Proposals would end those unpleasant settlement-day surprises

The Baltimore Sun

Almost anyone who's bought a house or taken out a mortgage in recent years knows the problems:

Lenders' "good-faith estimates" of loan and settlement fees provided at application too often are off the mark. Eleventh-hour surprise charges can add hundreds or even thousands of dollars to consumers' bottom-line costs at closing. No federal regulation requires strict adherence to the estimates.

The whole process of obtaining a mortgage lacks transparency, and loan features often are confusing to consumers or never are explained by lenders and brokers. That confusion, in turn, is a key reason why so many borrowers now find themselves locked into bad loans they never understood.

There is too much pressure to use lending, title and settlement service affiliates of the builder or realty broker. Builders, for example, sometimes dangle $10,000 to $30,000 worth of "incentives" in front of purchasers, but only if they'll use the builder's affiliated lender where mortgage rates and fees frequently are higher.

These and other problems are targets of a new, sweeping effort by federal authorities to reform the system with better disclosures and a crackdown on scammers. It's actually the Bush administration's second attempt to push through settlement improvements. An earlier effort in 2002 was hounded by lending, realty and title industry critics and eventually withdrawn.

The latest effort, outlined March 14 by Department of Housing and Urban Development officials, would transform the good-faith estimate into a comparison-shopping tool, force lenders to guarantee that their estimates are on the money, and walk borrowers step by step through closing procedures with a new consumer-friendly "script."

Among the key changes you can expect if the proposal is adopted after HUD's 60-day public comment period:

A new, nationally uniform four-page good-faith estimate that is laid out graphically to highlight all the key working features of a loan, including rate, points, origination fees, prepayment penalties, escrows and title insurance. The form then prompts applicants to take the lender's estimates and compare them with estimates provided by up to three competitors.

The new, easy-to-follow disclosures were tested by focus-group researchers who found that they enabled consumers to pick the "best" loan deal - lowest rate, lowest total fees and most advantageous terms - 90 percent of the time.

Strict limits - the first ever imposed - on variations between upfront cost estimates at the application stage and the final charges that appear on the settlement sheet.

All fees paid to mortgage brokers tied to the interest rate must be labeled as a "credit" to the borrower. This is intended to red-flag extra payments that brokers receive for steering applicants into higher note rate deals.

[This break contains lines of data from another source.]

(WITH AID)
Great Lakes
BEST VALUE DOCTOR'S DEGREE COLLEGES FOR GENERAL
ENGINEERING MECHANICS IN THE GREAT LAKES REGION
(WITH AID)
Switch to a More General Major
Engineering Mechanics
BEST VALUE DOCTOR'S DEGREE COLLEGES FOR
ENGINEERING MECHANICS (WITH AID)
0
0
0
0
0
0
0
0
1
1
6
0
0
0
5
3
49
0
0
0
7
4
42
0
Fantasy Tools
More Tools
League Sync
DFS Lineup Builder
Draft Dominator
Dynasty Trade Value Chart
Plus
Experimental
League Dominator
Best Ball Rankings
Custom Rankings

Incentive packages marketed by builders and others that effectively pressure consumers to use affiliated companies - but don't deliver true economic benefits or discounts - could violate the law under the new proposals.

The reform proposals were greeted with initial approval from major lending groups, but some critics said they will require extensive and costly changes in the mortgage and settlement services industries.

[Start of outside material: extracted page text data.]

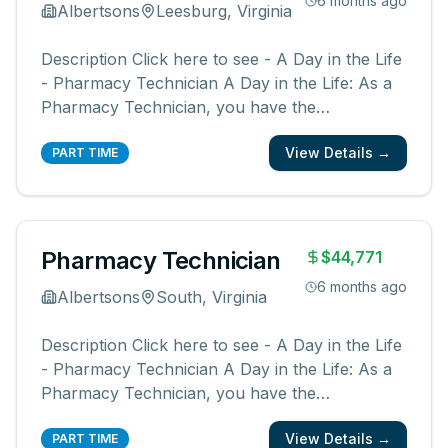
6 months ago
Albertsons
Leesburg, Virginia
Description Click here to see - A Day in the Life
- Pharmacy Technician A Day in the Life: As a
Pharmacy Technician, you have the
opportunity to be a part of something bigger.
View Details →
You will be a member of a team supporting our
PART TIME
pharmacies, pharmacists, and communities.
You create an easy, friendly, and ex
...
Pharmacy Technician
$44,771
6 months ago
Albertsons
South, Virginia
Description Click here to see - A Day in the Life
- Pharmacy Technician A Day in the Life: As a
Pharmacy Technician, you have the
opportunity to be a part of something bigger.
View Details →
You will be a member of a team supporting our
PART TIME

Washington attorney Phillip L. Schulman of K&L; Gates, who represents title, mortgage and settlement clients, called HUD's proposal "complicated, confusing and controversial," and predicted tough opposition from industry groups. Brian D. Montgomery, assistant secretary for housing, disagreed, saying "the timing is right. There is a lot of anguish out there" among homeowners saddled with confusing loans that the industry should not ignore.

UPDATE: Following publication of my column on the omission of VA loans from the economic stimulus package, Rep. Steve Buyer, R-Ind., ranking member of the House Veterans Affairs Committee, introduced a bill that would amend the legislation to raise VA loan limits to the same levels as those for FHA, Fannie Mae and Freddie Mac. Senate Veterans Affairs Committee Chairman Daniel K. Akaka, D-Hawaii, introduced legislation to do the same, but would extend the time limit on VA increases to Dec. 31, 2011, rather than Dec. 31, 2008, as in the stimulus law.